What lines of the data below hold the string "Wiadomości"? Copy each one.

[Saved data entries]
- - - - - - -

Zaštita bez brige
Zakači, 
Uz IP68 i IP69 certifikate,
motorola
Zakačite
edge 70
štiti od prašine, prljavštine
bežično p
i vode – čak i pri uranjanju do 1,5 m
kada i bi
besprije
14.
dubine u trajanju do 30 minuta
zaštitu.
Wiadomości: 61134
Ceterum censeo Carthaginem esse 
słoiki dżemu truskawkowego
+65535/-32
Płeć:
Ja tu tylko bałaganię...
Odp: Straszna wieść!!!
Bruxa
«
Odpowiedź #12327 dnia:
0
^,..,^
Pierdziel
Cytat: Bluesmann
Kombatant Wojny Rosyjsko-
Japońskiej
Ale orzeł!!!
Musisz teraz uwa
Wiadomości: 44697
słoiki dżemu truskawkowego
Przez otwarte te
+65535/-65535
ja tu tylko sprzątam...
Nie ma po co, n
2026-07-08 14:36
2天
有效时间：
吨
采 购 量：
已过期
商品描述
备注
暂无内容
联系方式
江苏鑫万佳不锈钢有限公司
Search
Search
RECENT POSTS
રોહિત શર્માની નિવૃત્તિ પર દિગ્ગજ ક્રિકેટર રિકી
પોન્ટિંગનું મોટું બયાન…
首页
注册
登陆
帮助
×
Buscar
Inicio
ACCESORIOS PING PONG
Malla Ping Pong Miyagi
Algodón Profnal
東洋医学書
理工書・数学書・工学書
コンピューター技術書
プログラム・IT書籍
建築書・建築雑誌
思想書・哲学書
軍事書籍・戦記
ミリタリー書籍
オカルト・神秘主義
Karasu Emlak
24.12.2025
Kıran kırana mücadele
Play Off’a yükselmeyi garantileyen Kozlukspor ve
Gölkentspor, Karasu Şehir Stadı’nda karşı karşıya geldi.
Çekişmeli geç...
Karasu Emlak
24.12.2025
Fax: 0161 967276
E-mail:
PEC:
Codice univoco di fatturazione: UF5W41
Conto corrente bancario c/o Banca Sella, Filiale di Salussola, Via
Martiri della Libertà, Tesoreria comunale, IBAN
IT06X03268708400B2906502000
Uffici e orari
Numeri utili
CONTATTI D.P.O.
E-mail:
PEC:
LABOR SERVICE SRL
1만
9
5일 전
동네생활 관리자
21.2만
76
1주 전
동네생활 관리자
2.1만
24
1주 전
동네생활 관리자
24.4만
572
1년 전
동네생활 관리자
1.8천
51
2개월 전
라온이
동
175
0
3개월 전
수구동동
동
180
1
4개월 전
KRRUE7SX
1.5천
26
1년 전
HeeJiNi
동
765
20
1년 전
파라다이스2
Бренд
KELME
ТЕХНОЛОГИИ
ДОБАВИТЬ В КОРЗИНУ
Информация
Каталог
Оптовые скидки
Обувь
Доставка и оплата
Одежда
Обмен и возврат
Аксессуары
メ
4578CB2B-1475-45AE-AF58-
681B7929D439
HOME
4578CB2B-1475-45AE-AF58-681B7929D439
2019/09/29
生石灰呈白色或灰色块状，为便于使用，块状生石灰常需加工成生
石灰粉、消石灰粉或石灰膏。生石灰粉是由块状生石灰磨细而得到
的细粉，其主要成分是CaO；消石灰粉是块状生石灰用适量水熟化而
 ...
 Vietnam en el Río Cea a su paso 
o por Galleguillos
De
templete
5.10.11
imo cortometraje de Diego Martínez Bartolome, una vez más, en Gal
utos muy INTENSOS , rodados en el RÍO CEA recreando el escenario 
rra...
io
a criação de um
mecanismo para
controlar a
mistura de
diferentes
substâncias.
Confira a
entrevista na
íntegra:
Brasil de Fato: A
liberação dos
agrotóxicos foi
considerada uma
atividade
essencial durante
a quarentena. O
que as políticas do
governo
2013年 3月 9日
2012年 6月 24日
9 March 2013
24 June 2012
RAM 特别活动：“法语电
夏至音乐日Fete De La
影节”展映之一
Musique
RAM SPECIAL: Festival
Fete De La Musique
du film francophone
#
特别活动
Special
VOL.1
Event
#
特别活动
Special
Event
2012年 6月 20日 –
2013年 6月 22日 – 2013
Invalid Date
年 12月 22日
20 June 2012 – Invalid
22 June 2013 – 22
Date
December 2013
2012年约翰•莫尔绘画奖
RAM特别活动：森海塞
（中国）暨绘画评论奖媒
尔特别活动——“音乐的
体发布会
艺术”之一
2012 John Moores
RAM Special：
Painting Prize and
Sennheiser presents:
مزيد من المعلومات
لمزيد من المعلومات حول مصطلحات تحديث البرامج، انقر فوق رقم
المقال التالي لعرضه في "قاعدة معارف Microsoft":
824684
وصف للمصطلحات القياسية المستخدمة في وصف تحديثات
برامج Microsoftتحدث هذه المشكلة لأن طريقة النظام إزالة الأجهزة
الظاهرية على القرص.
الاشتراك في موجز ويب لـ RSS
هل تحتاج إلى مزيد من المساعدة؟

- - - - - - -

> OUTPUT FOR THIS TASK
Wiadomości: 61134
Wiadomości: 44697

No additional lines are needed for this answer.